The notion of infrastructure as emerging from relations between practices therefore changes the ethical implications for analyses. The literature often locates problems of infrastructure with social groups or things (Pinch 2010; Vertesi 2014). Vertesi (2014), for instance, argues that different infrastructures need to be aligned to carry out a particular practice, which leaves the actor or group vulnerable: if they cannot bring about the correct alignment, the actor, as a communicant, loses their voice. Alternatively, it is the fault of infrastructural objects or their design. Shifting to an understanding of infrastructure as practice moves, the ethical questions onto charting which practices are involved and how they affect one another rather than how individuals and groups relate to objects or one another. This means that, in cases such as curating biological parts for reproducibility and credibility, changing epistemic routines elsewhere by using automated experimental design has implications for those related activities.
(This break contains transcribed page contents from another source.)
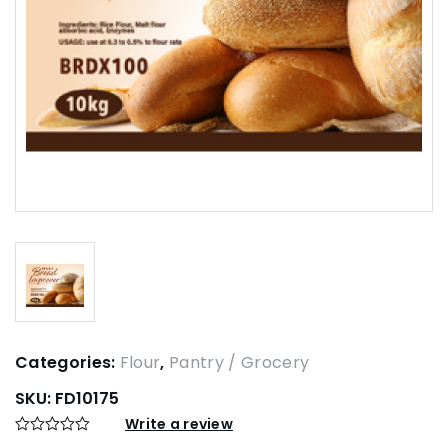
Categories:
Flour
,
Pantry / Grocery
SKU:
FD10175
Write a review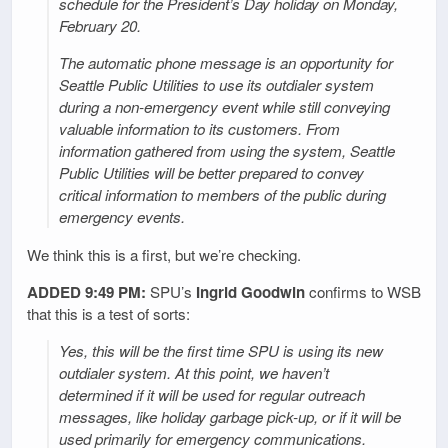
schedule for the President’s Day holiday on Monday,
February 20.
The automatic phone message is an opportunity for
Seattle Public Utilities to use its outdialer system
during a non-emergency event while still conveying
valuable information to its customers. From
information gathered from using the system, Seattle
Public Utilities will be better prepared to convey
critical information to members of the public during
emergency events.
We think this is a first, but we’re checking.
ADDED 9:49 PM:
SPU’s
Ingrid Goodwin
confirms to WSB
that this is a test of sorts:
Yes, this will be the first time SPU is using its new
outdialer system. At this point, we haven’t
determined if it will be used for regular outreach
messages, like holiday garbage pick-up, or if it will be
used primarily for emergency communications.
Automating some components of practices can render other components problematic in surprising ways. The ethical questions in knowledge production then begin to be formulated in terms of which elements of practices are stabilized, such as the teleological orientation and, perhaps more importantly, how activities transform one another into and out of infrastructural roles, shifting action into and out of the epistemic foreground, and leads to questions about what it means to value particular practices in interdisciplinary research and how. This paper suggests that there are possibilities for more studies of infrastructure that place routine practices at the center of analysis. In this approach, new ways of conceptualizing ethical issues and new ways of addressing old problems, such as the “when” of infrastructure, may be found.